Dynamics of ZnO nanowires immersed in in-plane switching liquid crystal cells

TL;DR

This study explores the behavior of ZnO nanowires in liquid crystal cells under electric fields through combined numerical simulations and experiments, revealing the interplay of electric and elastic torques on nanowire dynamics.

Contribution

It provides new insights into nanowire-liquid crystal interactions by integrating experimental observations with numerical modeling under electric switching conditions.

Findings

Nanowire dynamics are governed by dielectrophoretic and elastic torques.

Experimental and simulated results show consistent nanowire motion patterns.

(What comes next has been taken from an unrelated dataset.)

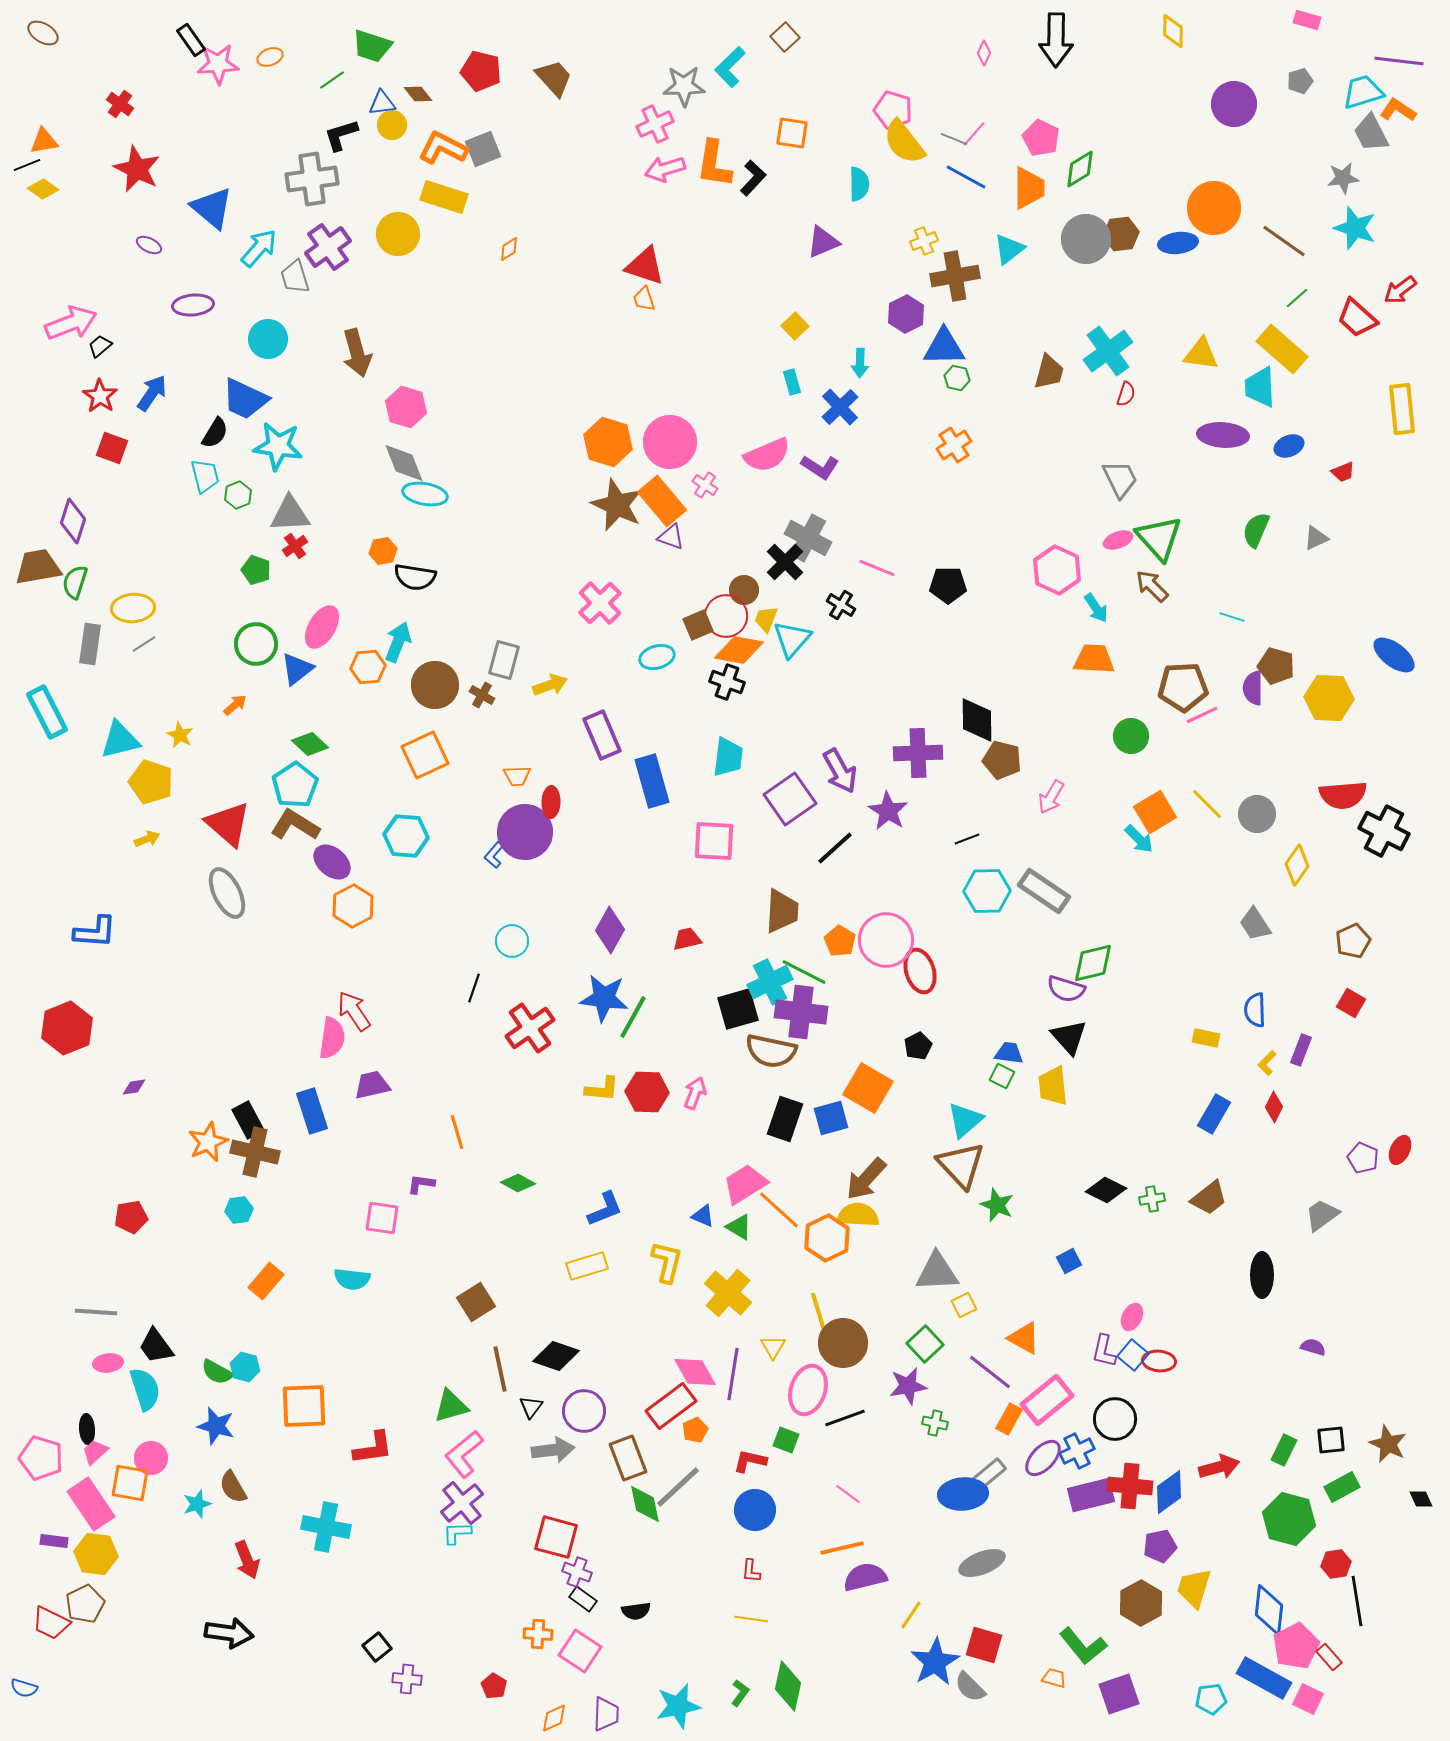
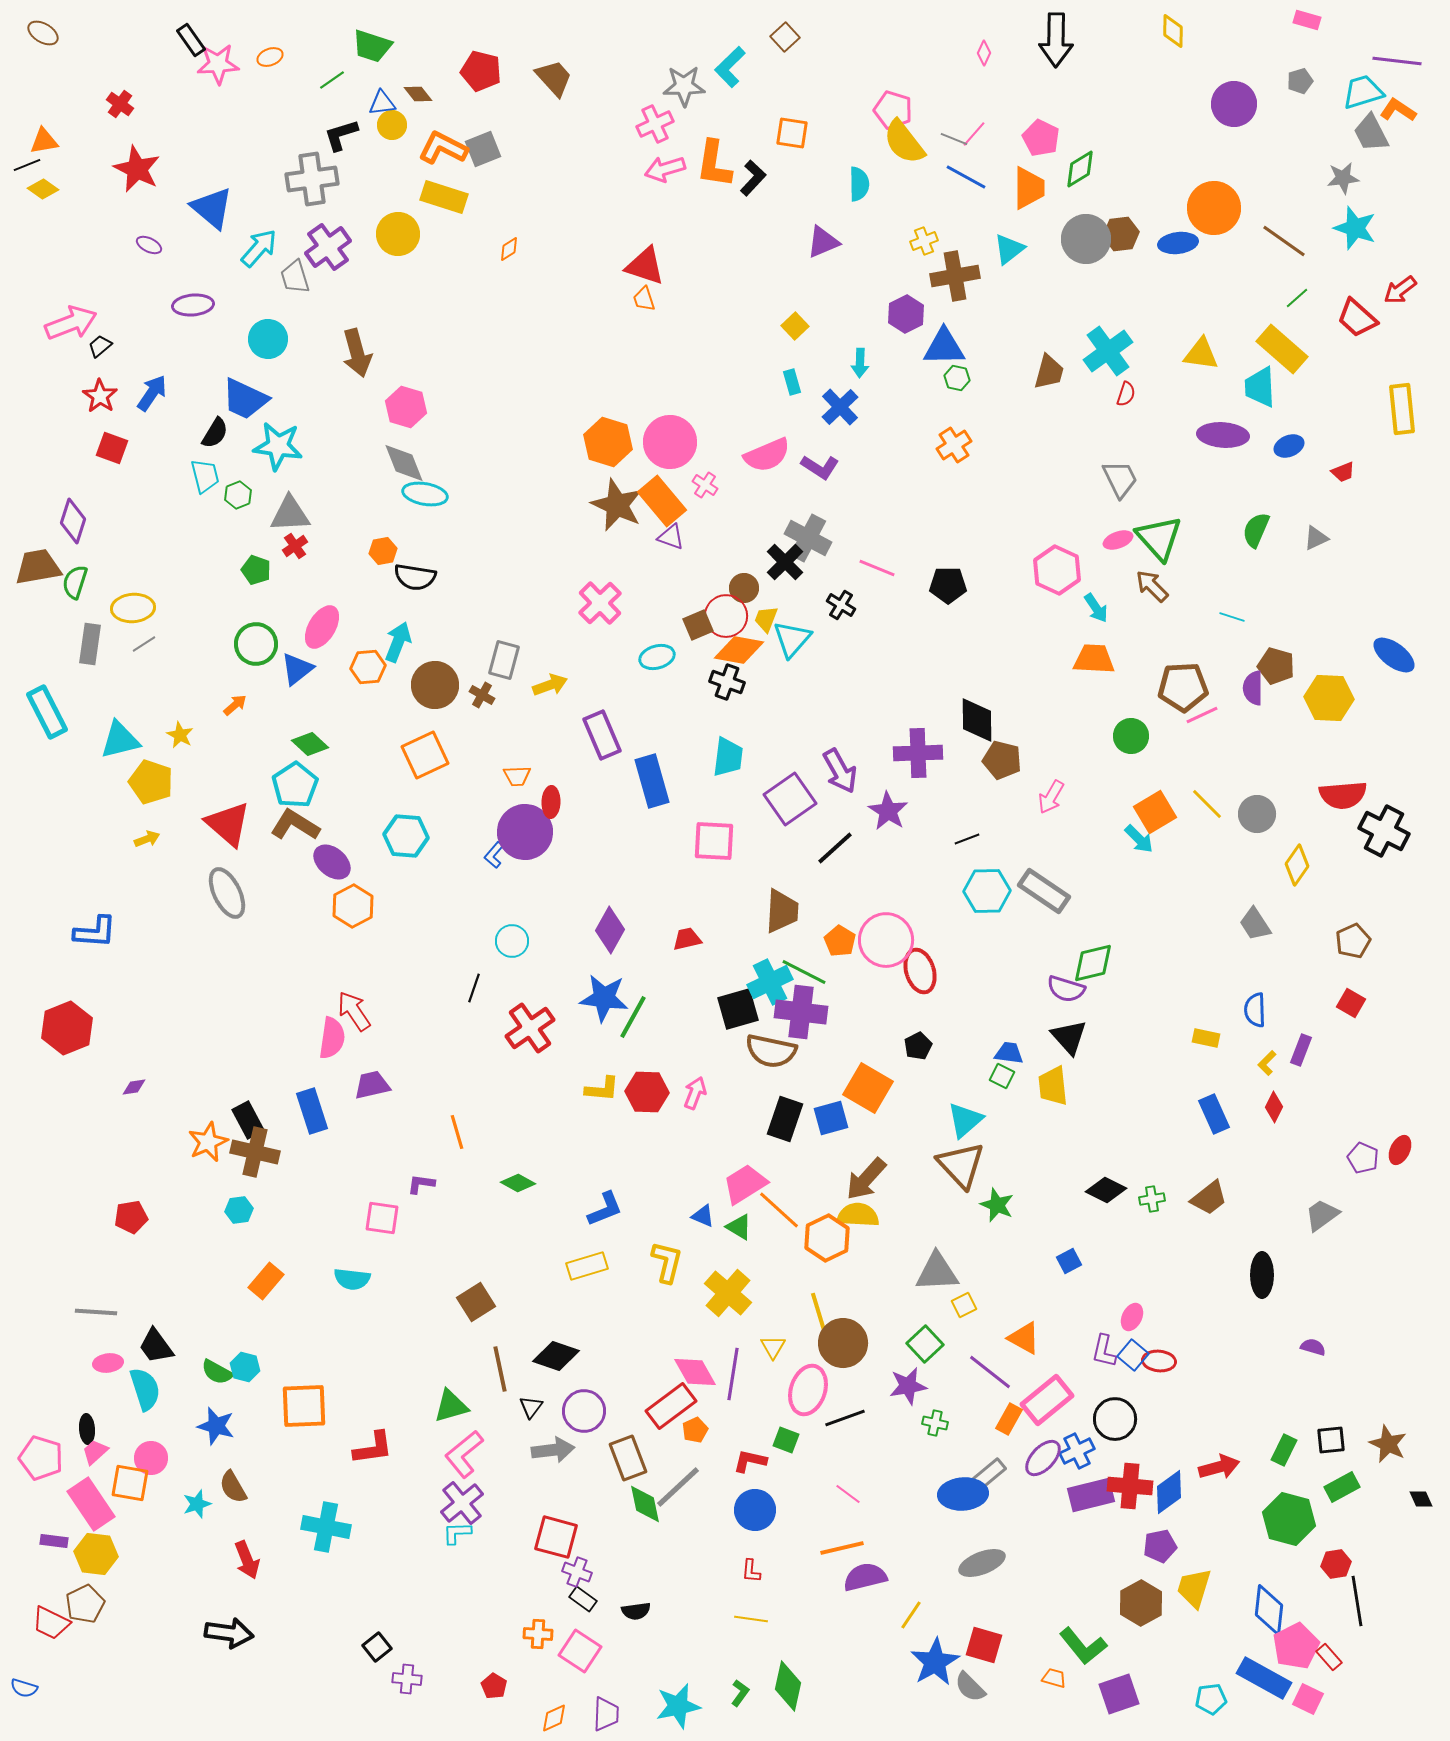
purple line at (1399, 61): moved 2 px left
brown circle at (744, 590): moved 2 px up
blue rectangle at (1214, 1114): rotated 54 degrees counterclockwise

Liquid crystal phase influences nanowire relaxation and response.

Abstract

We investigated both numerically and experimentally the dynamics of individual ZnO nanowires immersed in an in-plane switching (IPS) 4-Cyano-4-pentylbiphenyl (5CB) liquid crystal cell under switching electric fields. Comparing the motion of nanowires captured by a high-speed CCD camera with the simulated results allows the interaction among nanowires, liquid crystals and external electric field to be studied. Our results show that in the nematic phase, the relaxation and response of a nanowire are both controlled by both the dielectrophoretic torque induced by the external electric field and the elastic torque arising from the liquid crystals.